Context
A foreign natural resources company became a minority shareholder in an Indonesian asset following a merger and acquisition. Despite holding only a limited stake, the company was drawn into a major crisis affecting the asset, exposing it to significant reputational and operational risks across its broader portfolio in Indonesia.
Challenges
The company faced a disproportionate risk position—bearing full exposure to a crisis linked to an asset in which it held only a small ownership share. The situation involved multiple stakeholders, including government, business partners, NGOs, and local communities. Without careful management, the crisis could escalate and affect the company’s wider operations and long-term position in the country.
Our Approach
Kiroyan Partners implemented an integrated strategy combining issues management, stakeholder engagement, and media positioning. This included mapping key stakeholders, managing relationships with government and community actors, and shaping narratives through targeted communication efforts.
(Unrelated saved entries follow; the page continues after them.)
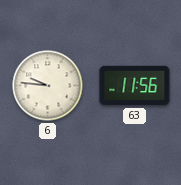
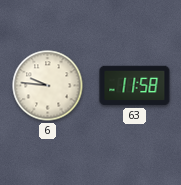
63: 11:56 -> 11:58
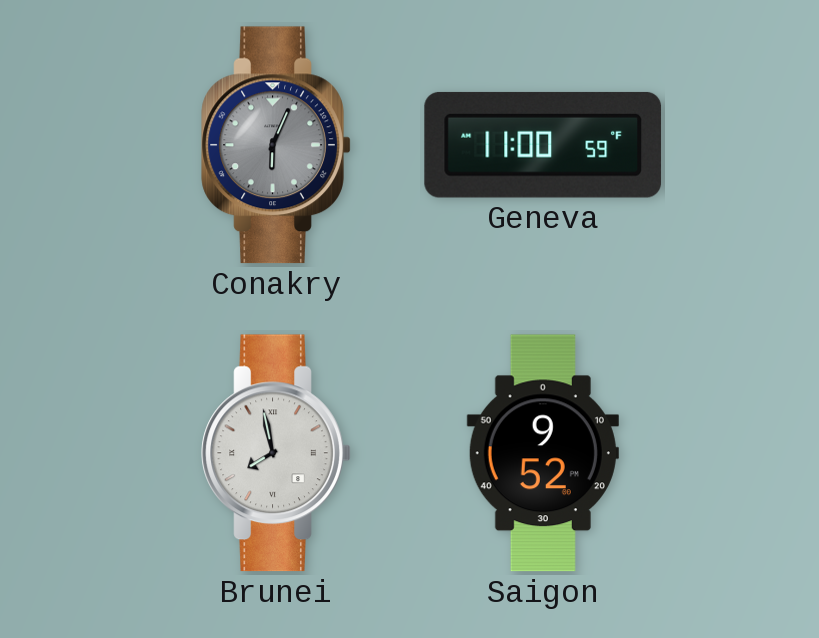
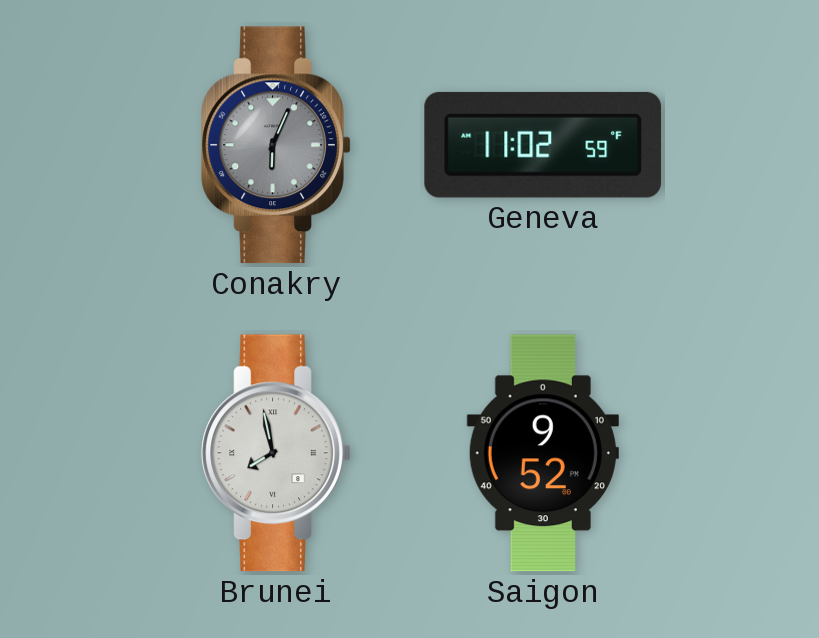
Geneva: 11:00 -> 11:02
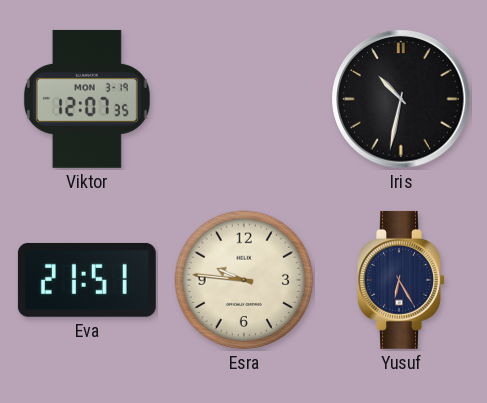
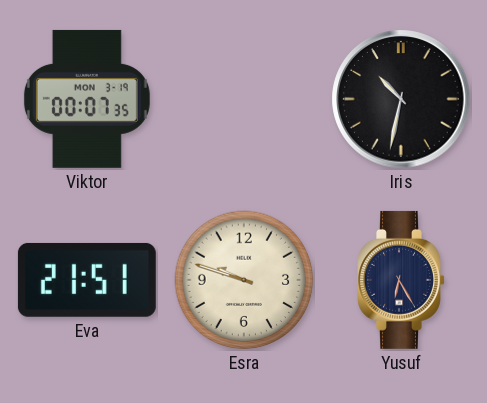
Viktor: 12:07 -> 00:07
Esra: 9:46 -> 9:48
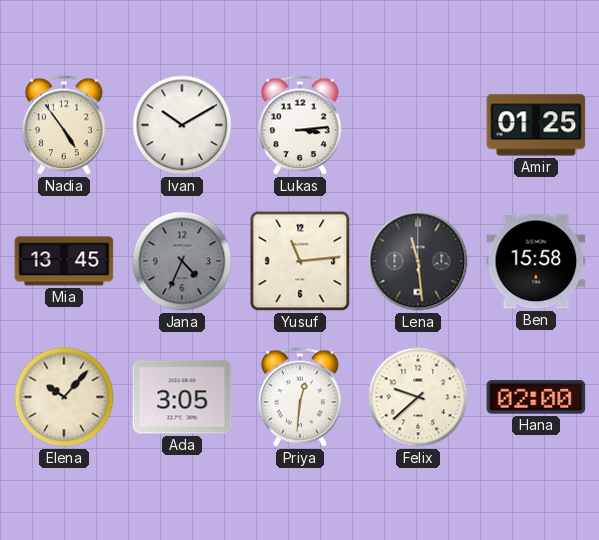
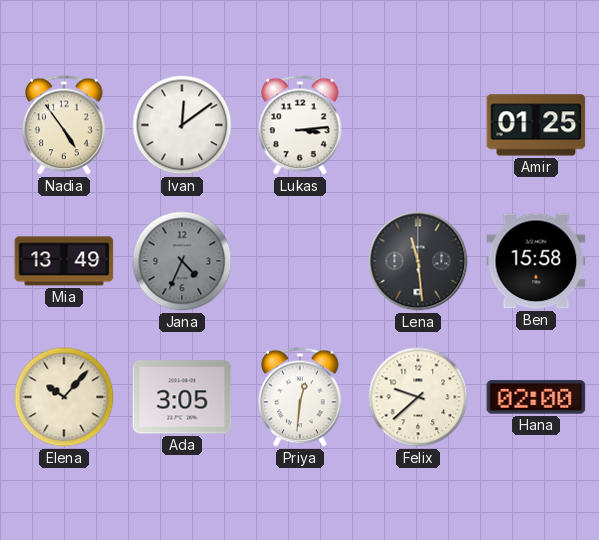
Ivan: 10:10 -> 12:09
Mia: 13:45 -> 13:49
Yusuf: 11:14 -> none
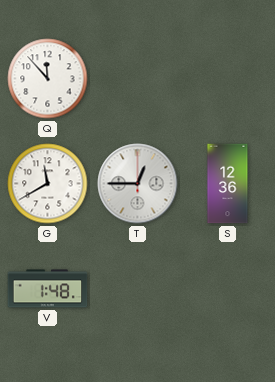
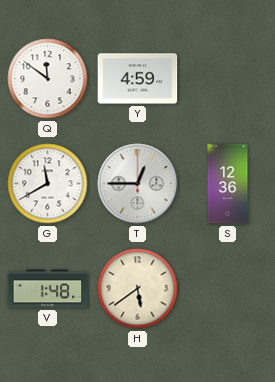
Q: 11:53 -> 11:51
Y: none -> 4:59
H: none -> 5:39
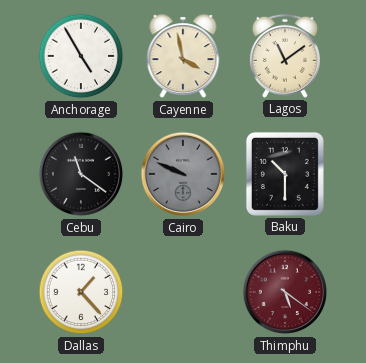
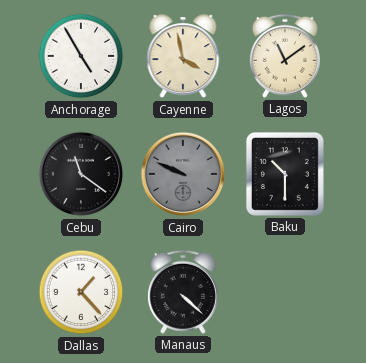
Manaus: none -> 4:22
Thimphu: 5:21 -> none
At the same time, we provided strategic advisory to support the client’s positioning within the asset, ensuring that engagement efforts aligned with its long-term objective to reduce exposure.
Impact
Over a multi-year process, the client was able to disengage from the asset while maintaining constructive relationships with key stakeholders. The crisis was contained without escalation, reputational risks were managed, and the company preserved its standing with government and partners—allowing it to continue operating in Indonesia with stability.